ZymoGenetics Secures $100 Million Funding Commitment
SEATTLE -- June 30, 2008--ZymoGenetics, Inc. (NASDAQ:ZGEN), today announced that it has received a $100 million funding commitment from Deerfield Management, a leading healthcare investment organization and a significant ZymoGenetics' shareholder. The funds can be drawn at any time over the next 18 months at ZymoGenetics' discretion.

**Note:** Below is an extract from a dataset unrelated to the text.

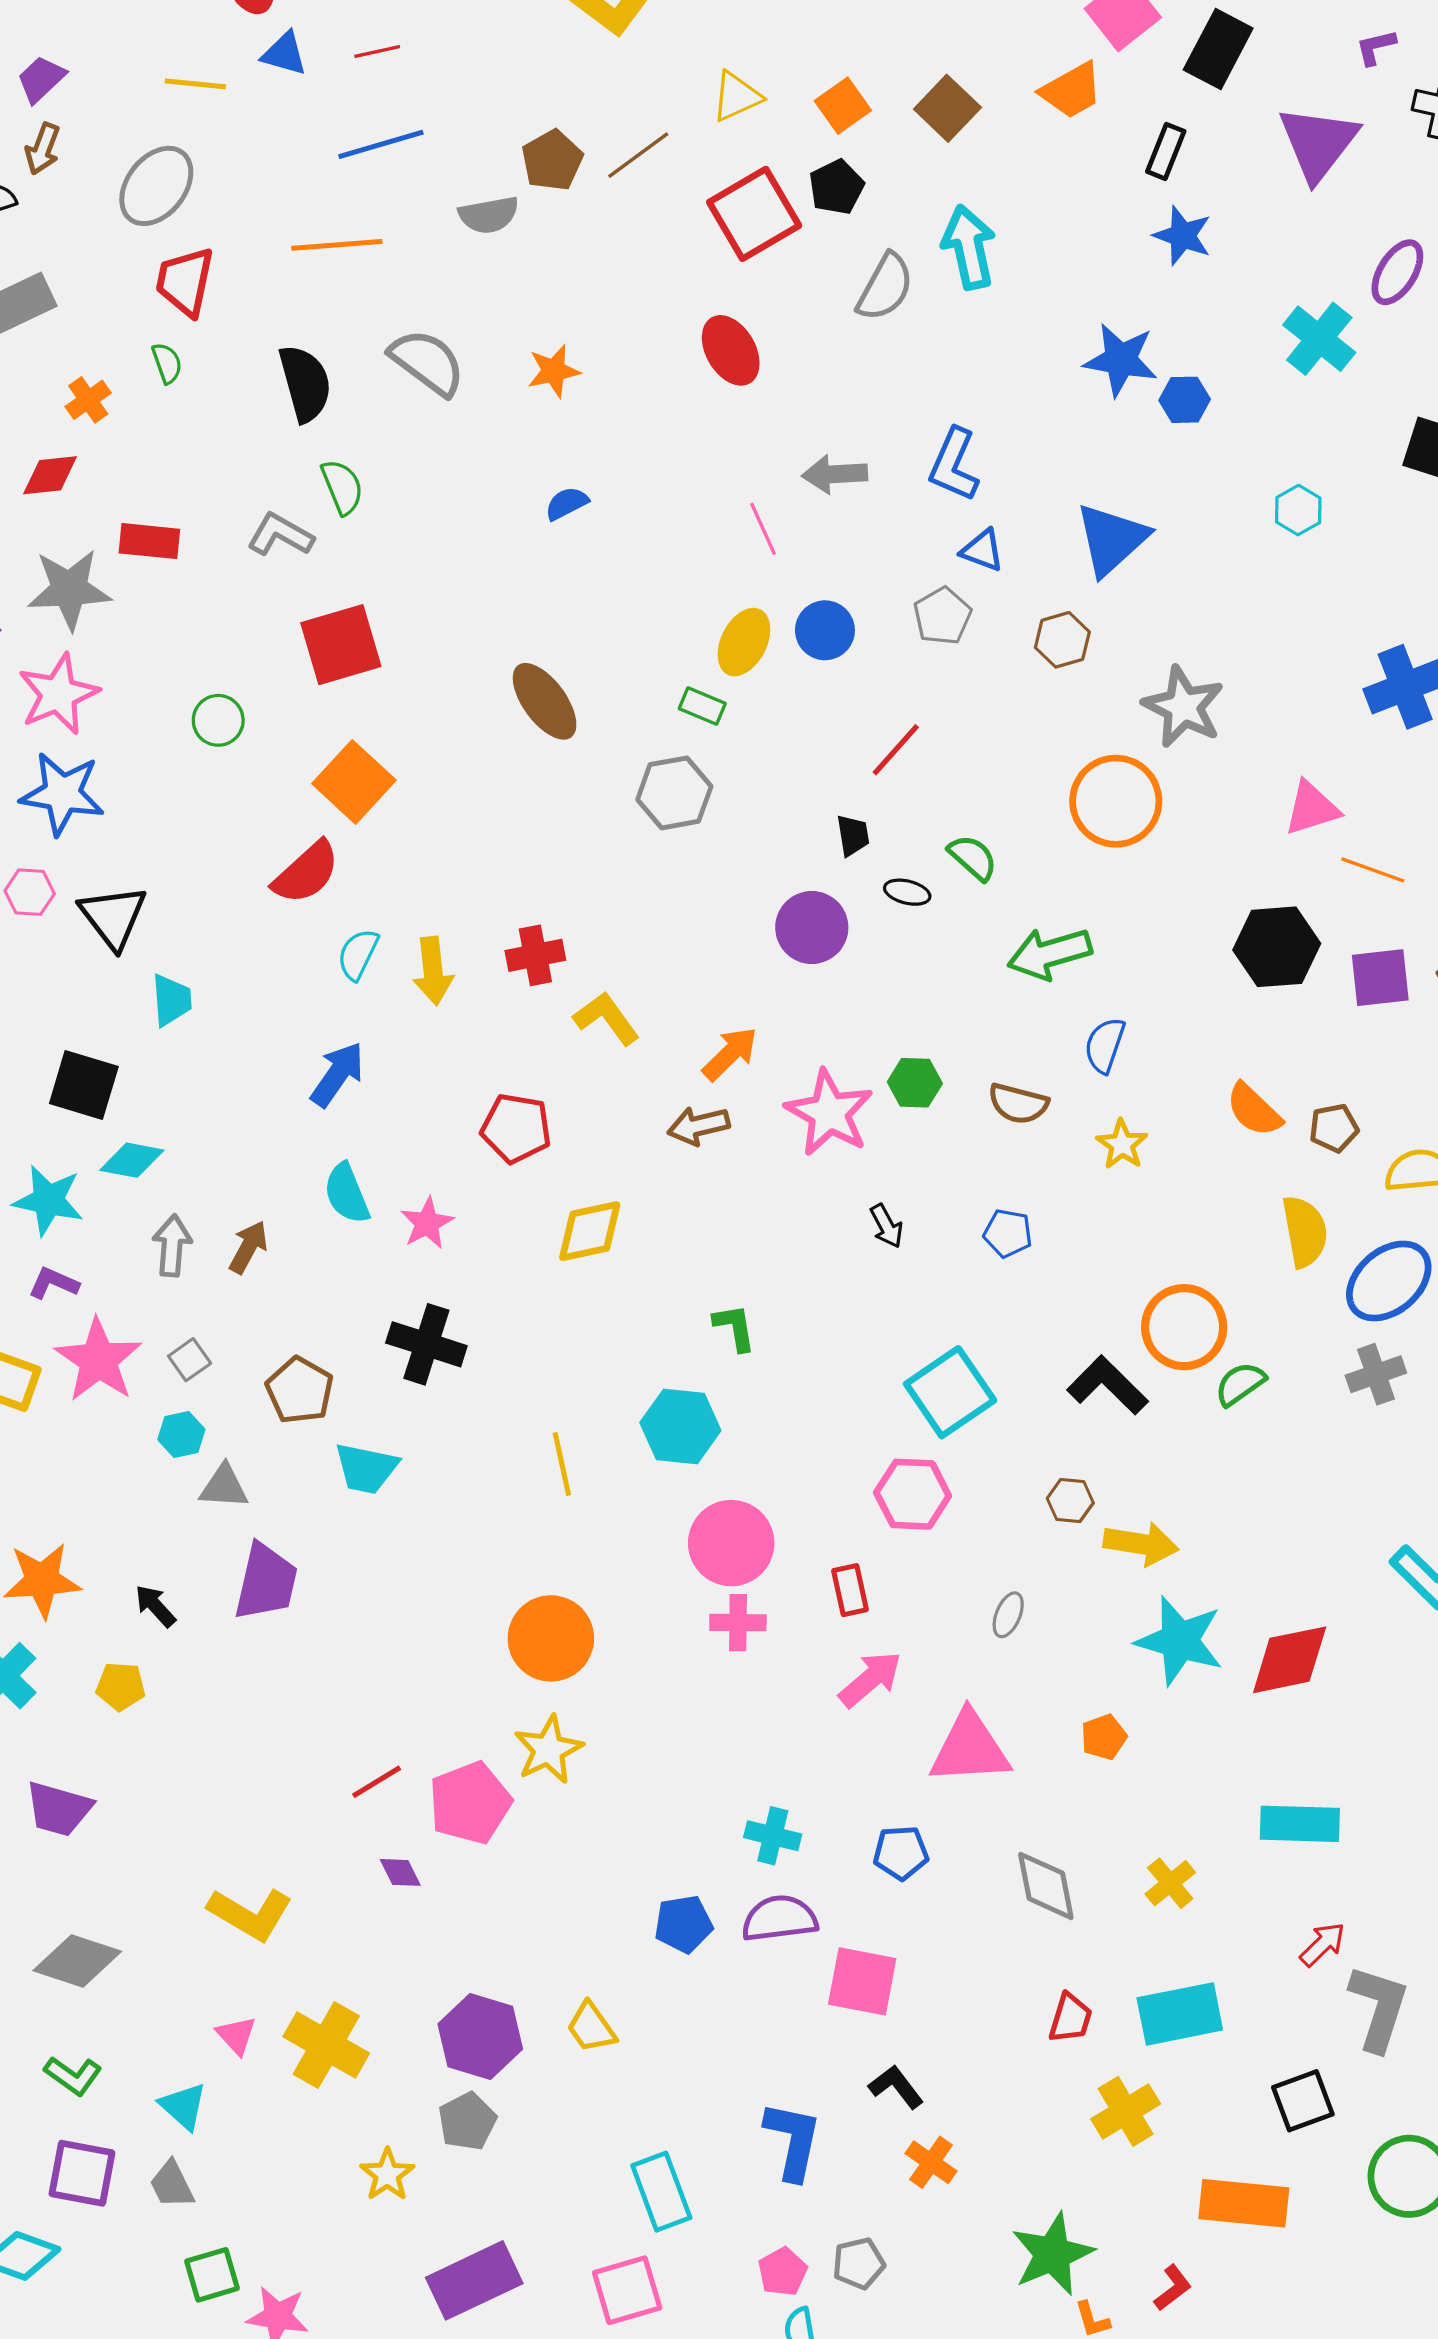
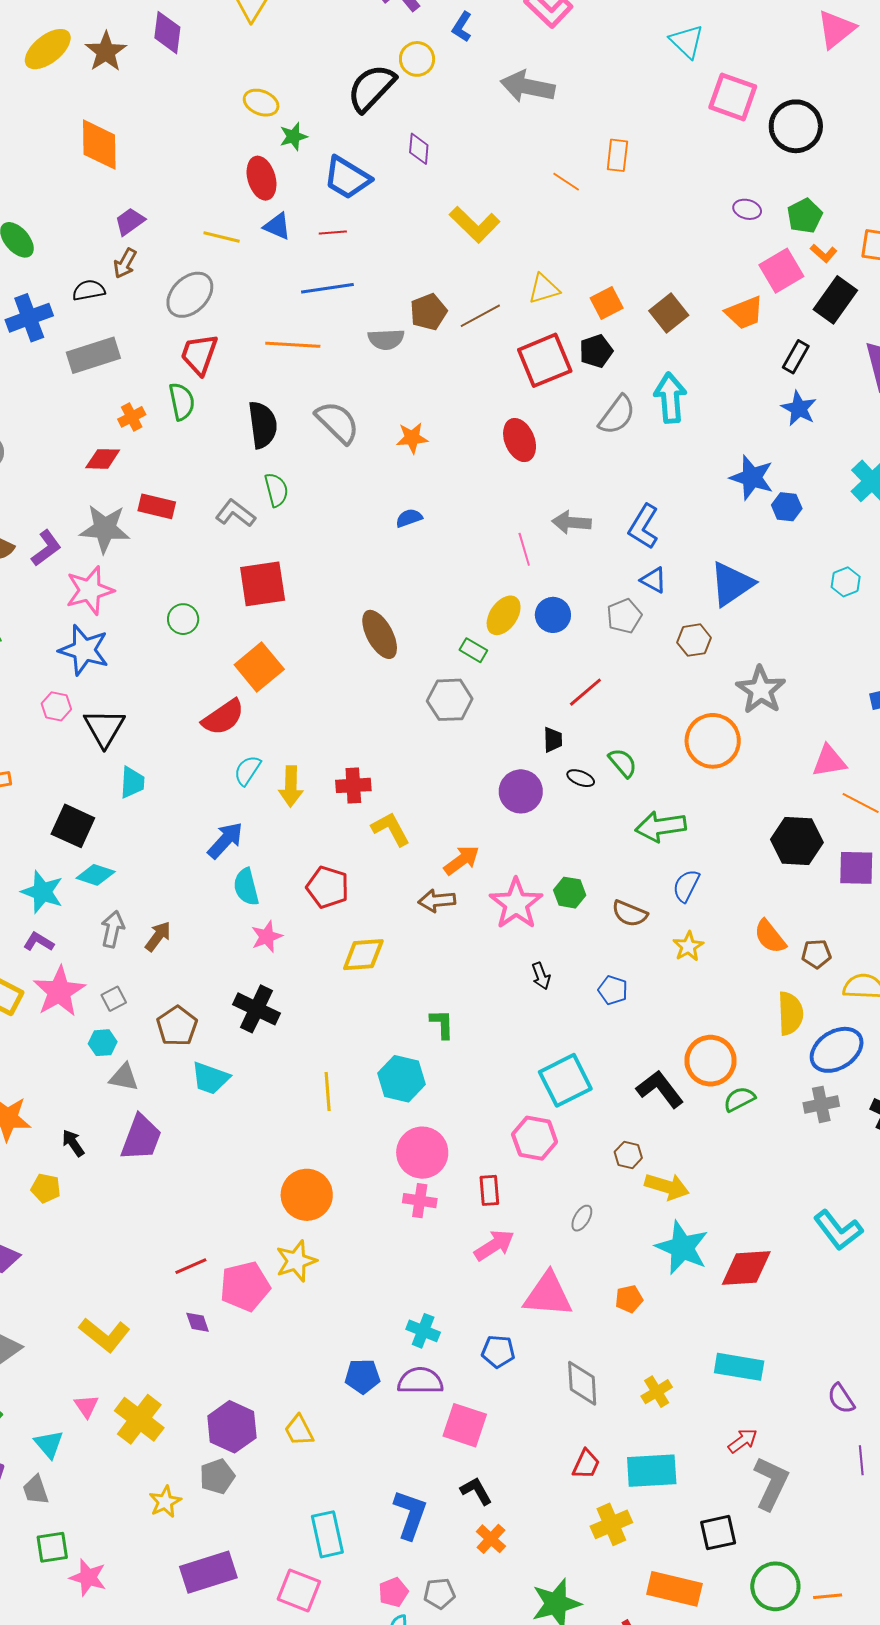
green semicircle: (167, 363) -> (182, 402), size x1.5
cyan semicircle: (347, 1194) -> (246, 887), moved
pink square: (627, 2290) -> (299, 1590), turned 30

Funds drawn, together with accrued interest, will be repayable five years from entering into the funding arrangement and can be repaid without penalty at any time at the company's sole discretion.
"This transaction significantly increases our financial strength and provides capital that we'll use to build our RECOTHROM(R) business, including the potential development of RECOTHROM line extension products," said Bruce L.A. Carter, Ph.D., chief executive officer of ZymoGenetics. "We're pleased with this vote of confidence from Deerfield, a highly knowledgeable and successful healthcare investment firm."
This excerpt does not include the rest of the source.